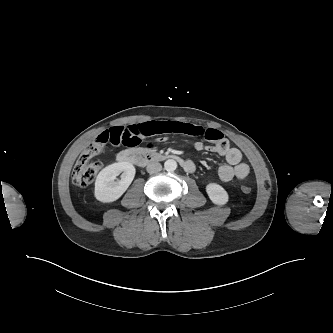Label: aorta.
I'll use <instances>...</instances> for the list:
<instances>
[{
  "label": "aorta",
  "instance_id": "obj_1",
  "mask_svg": "<svg viewBox=\"0 0 333 333\" xmlns=\"http://www.w3.org/2000/svg\"><path fill=\"white\" fill-rule=\"evenodd\" d=\"M164 168L166 171H175L177 168V162L174 159H168L164 163Z\"/></svg>",
  "mask_w": 333,
  "mask_h": 333
}]
</instances>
○ ○ ○ ○
* Your objective
Where a line in the records above includes the string "instances", show it.

* Written response
I'll use <instances>...</instances> for the list:
<instances>
</instances>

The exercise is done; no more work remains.